In “The Basics” section, material covers the range of practice models, contracting, and professional liability—all key areas of current concern, especially given the growth of Medicare Advantage and other coverage arrangements. Coding and billing issues, plan structures, and more are discussed in the “Financial Matters” section. And the specific features of electronic health records (EHRs) relevant to geriatric care, and other operational issues, are addressed in the “Operations” section. Since the Centers for Medicare & Medicaid Services (CMS) is mandating EHRs within a few years, many of us are, appropriately, concerned about the cost and effectiveness of these systems, conversion expenses, privacy issues, and, especially, the systems’ ability to communicate with other medical record systems. A review of the content in this section can help us formulate suitable questions for vendors and better inform our approach in this area.
One of the advantages of a career in geriatrics is that—with awareness of the impact of the “graying” of the nation increasing among both members of the public and policymakers—the variety of care settings and the breadth of professional opportunities is expanding. Efforts, in every care environment, to adapt and find solutions that address the growing demand for excellence in geriatric care are also creating new opportunities. Roles within education, industry, government, and other segments of our society are also multiplying, as leaders look to those with training, skills, and experience in understanding the needs of older adults.
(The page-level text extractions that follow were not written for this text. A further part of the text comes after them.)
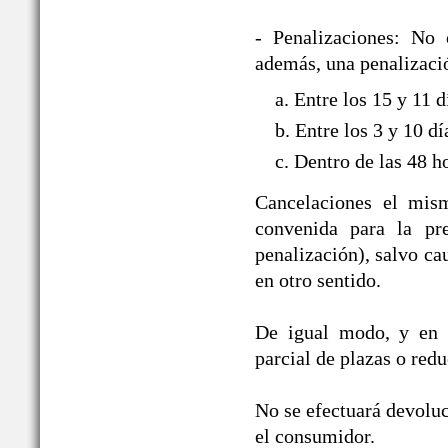
- Penalizaciones: No 
además, una penalizació
a. Entre los 15 y 11 
b. Entre los 3 y 10 d
c. Dentro de las 48 h
Cancelaciones el mism
convenida para la pre
penalización), salvo ca
en otro sentido.
De igual modo, y en i
parcial de plazas o red
No se efectuará devoluc
el consumidor.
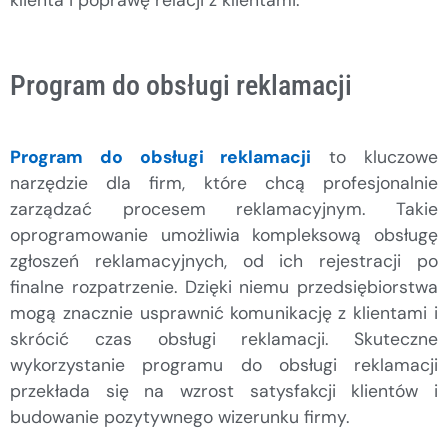
Program do obsługi reklamacji
Program do obsługi reklamacji
to kluczowe
narzędzie dla firm, które chcą profesjonalnie
zarządzać procesem reklamacyjnym. Takie
oprogramowanie umożliwia kompleksową obsługę
zgłoszeń reklamacyjnych, od ich rejestracji po
finalne rozpatrzenie. Dzięki niemu przedsiębiorstwa
mogą znacznie usprawnić komunikację z klientami i
skrócić czas obsługi reklamacji. Skuteczne
wykorzystanie programu do obsługi reklamacji
przekłada się na wzrost satysfakcji klientów i
budowanie pozytywnego wizerunku firmy.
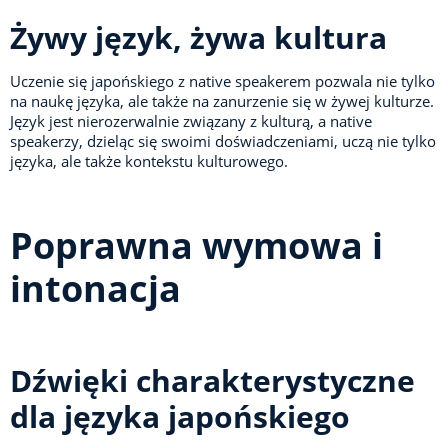
Żywy język, żywa kultura
Uczenie się japońskiego z native speakerem pozwala nie tylko
na naukę języka, ale także na zanurzenie się w żywej kulturze.
Język jest nierozerwalnie związany z kulturą, a native
speakerzy, dzieląc się swoimi doświadczeniami, uczą nie tylko
języka, ale także kontekstu kulturowego.
Poprawna wymowa i
intonacja
Dźwięki charakterystyczne
dla języka japońskiego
For these reasons it will be helpful to review the information in the “Professional Development and Leadership” section of the updated Practice Management Toolkit, which includes basic information concerning some of these new roles, as well as advice on evaluating job opportunities and fostering strong leadership principles. Pointers on disseminating geriatric care principles and promoting contemporary management strategies, also very helpful, are included in the final section of the Toolkit, “Strategies for Success.”
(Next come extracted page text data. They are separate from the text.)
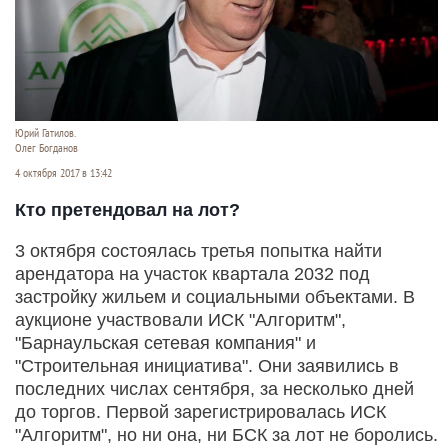
Юрий Гатилов.
Олег Богданов
4 октября 2017 в 13:42
Кто претендовал на лот?
3 октября состоялась третья попытка найти
арендатора на участок квартала 2032 под
застройку жильем и социальными объектами. В
аукционе участвовали ИСК "Алгоритм",
"Барнаульская сетевая компания" и
"Строительная инициатива". Они заявились в
последних числах сентября, за несколько дней
до торгов. Первой зарегистрировалась ИСК
"Алгоритм", но ни она, ни БСК за лот не боролись.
Throughout each of the sections, informative case studies, practice and other tips, examples, and basic information of greatest relevance to geriatric practice—such as advice on utilizing the services of other team professionals and optimizing reimbursement through Medicare—are discussed.
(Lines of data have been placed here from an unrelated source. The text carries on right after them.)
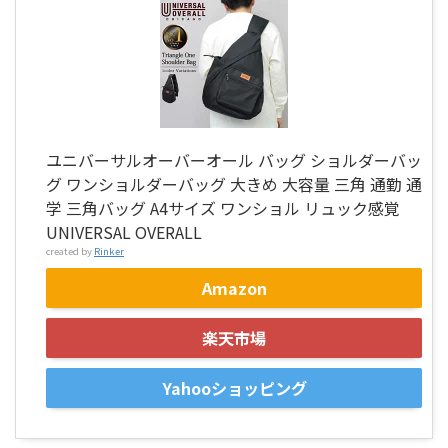
ユニバーサルオーバーオール バッグ ショルダーバッ
グ ワンショルダーバッグ 大きめ 大容量 三角 通勤 通
学 三角バッグ A4サイズ ワンショル リュック感覚
UNIVERSAL OVERALL
created by
Rinker
Amazon
楽天市場
Yahooショッピング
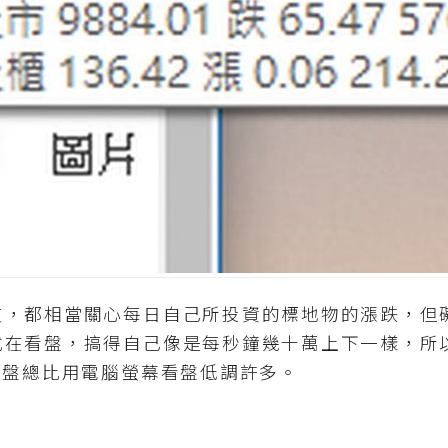
都相當關心每日自己所投資的標地物的漲跌，但
式在看盤，搞得自己像是每秒鐘幾十萬上下一樣，所
看盤總比用電腦螢幕看盤低調許多。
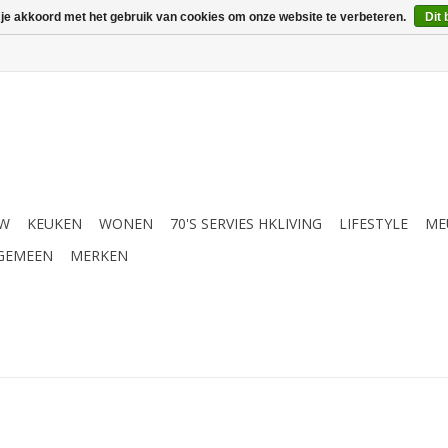
 je akkoord met het gebruik van cookies om onze website te verbeteren.
Dit 
UW
KEUKEN
WONEN
70'S SERVIES HKLIVING
LIFESTYLE
ME
GEMEEN
MERKEN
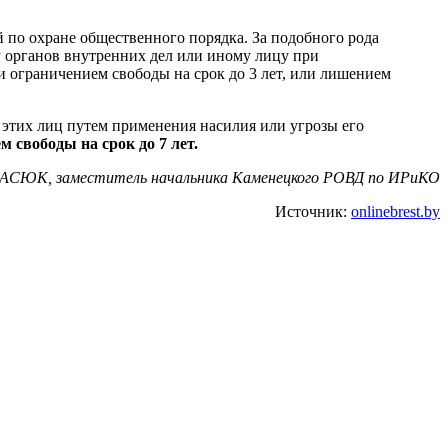
по охране общественного порядка. За подобного рода
у органов внутренних дел или иному лицу при
и ограничением свободы на срок до 3 лет, или лишением
 этих лиц путем применения насилия или угрозы его
 свободы на срок до 7 лет.
АСЮК, заместитель начальника Каменецкого РОВД по ИРиКО
Источник:
onlinebrest.by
I believe you’ll discover a wealth of useful and well-organized information in the revamped AGS Practice Management Toolkit, which will make our roles as practitioners more fulfilling, more efficient, and more satisfying professionally. The Toolkit, accessible via AGS’ members-only MYAGS portal at www.americangeriatrics.org/myAGS/login.asp, will be available shortly. I look forward to your comments about it, and hope to see them addressed in future revisions to the Toolkit.
Dr. Spivack is Associate Clinical Professor of Medicine, Columbia University, New York, NY; Consultant in Geriatric Medicine, Greenwich Hospital, Greenwich, CT; and Medical Director, LifeCare, Inc., Westport, CT.